• [Task to carry out] Pull every line of the entries that has the word "Choisir".

• [Records for the task]
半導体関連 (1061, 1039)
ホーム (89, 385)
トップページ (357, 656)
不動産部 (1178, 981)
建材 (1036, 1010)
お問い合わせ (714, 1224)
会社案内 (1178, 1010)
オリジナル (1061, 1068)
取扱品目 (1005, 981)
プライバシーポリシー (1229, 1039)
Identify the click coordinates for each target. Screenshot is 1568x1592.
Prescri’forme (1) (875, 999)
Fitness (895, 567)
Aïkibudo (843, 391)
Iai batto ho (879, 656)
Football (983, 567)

---

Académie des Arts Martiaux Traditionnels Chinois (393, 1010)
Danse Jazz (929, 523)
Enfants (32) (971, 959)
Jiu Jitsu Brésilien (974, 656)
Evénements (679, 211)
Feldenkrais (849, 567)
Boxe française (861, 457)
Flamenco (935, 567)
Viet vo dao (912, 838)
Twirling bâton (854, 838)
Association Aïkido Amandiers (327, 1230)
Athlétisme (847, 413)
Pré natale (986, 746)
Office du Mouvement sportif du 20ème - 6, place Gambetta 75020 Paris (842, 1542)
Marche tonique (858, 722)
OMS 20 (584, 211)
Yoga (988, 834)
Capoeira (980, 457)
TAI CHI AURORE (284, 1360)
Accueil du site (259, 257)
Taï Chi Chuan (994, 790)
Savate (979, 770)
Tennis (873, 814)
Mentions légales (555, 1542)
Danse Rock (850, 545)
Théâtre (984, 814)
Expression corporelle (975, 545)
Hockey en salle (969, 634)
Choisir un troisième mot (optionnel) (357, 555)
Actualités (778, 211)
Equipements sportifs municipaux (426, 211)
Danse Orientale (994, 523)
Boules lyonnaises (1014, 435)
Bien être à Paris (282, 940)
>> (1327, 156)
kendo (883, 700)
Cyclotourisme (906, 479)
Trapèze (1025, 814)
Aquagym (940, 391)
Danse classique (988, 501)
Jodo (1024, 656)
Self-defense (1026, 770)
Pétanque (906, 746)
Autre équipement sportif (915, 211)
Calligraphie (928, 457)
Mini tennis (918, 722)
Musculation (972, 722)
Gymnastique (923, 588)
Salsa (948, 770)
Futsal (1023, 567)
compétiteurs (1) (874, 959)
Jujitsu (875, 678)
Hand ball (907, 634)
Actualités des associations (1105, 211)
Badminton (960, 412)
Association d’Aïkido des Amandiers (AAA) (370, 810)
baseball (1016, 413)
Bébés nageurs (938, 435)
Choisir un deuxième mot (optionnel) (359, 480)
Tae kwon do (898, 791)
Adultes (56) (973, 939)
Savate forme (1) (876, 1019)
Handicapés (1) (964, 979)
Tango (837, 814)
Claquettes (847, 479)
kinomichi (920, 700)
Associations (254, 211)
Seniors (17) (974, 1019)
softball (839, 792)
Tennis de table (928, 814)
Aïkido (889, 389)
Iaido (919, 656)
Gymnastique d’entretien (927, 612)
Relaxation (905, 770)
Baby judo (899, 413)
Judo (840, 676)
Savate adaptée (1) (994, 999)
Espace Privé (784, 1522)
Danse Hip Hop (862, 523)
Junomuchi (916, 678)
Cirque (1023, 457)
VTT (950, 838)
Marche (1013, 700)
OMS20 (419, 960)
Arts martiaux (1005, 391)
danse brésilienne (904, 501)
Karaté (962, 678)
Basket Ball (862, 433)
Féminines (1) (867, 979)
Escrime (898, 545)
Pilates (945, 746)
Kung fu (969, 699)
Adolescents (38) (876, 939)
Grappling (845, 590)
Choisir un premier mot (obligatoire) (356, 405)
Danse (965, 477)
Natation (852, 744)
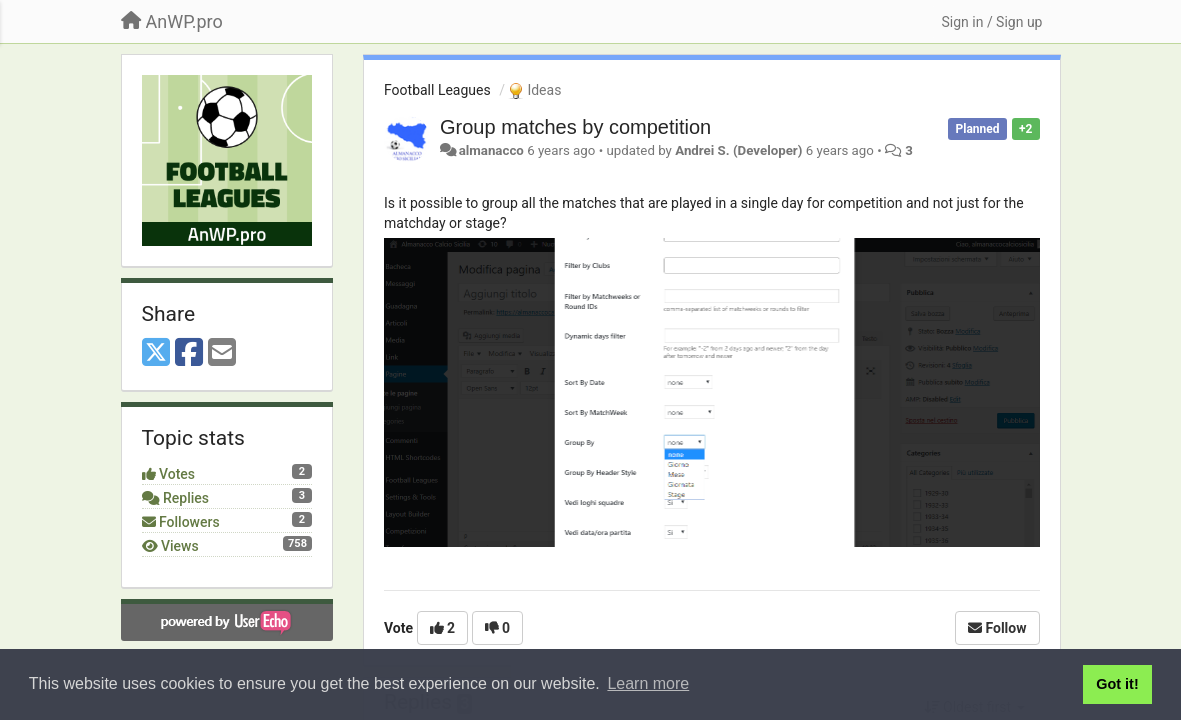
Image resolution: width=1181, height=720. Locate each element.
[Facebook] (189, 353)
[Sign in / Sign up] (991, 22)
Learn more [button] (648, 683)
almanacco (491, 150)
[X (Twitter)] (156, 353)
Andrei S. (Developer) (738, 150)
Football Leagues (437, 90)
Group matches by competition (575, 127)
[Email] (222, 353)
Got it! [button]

• [Answer]
Choisir un troisième mot (optionnel) (357, 555)
Choisir un deuxième mot (optionnel) (359, 480)
Choisir un premier mot (obligatoire) (356, 405)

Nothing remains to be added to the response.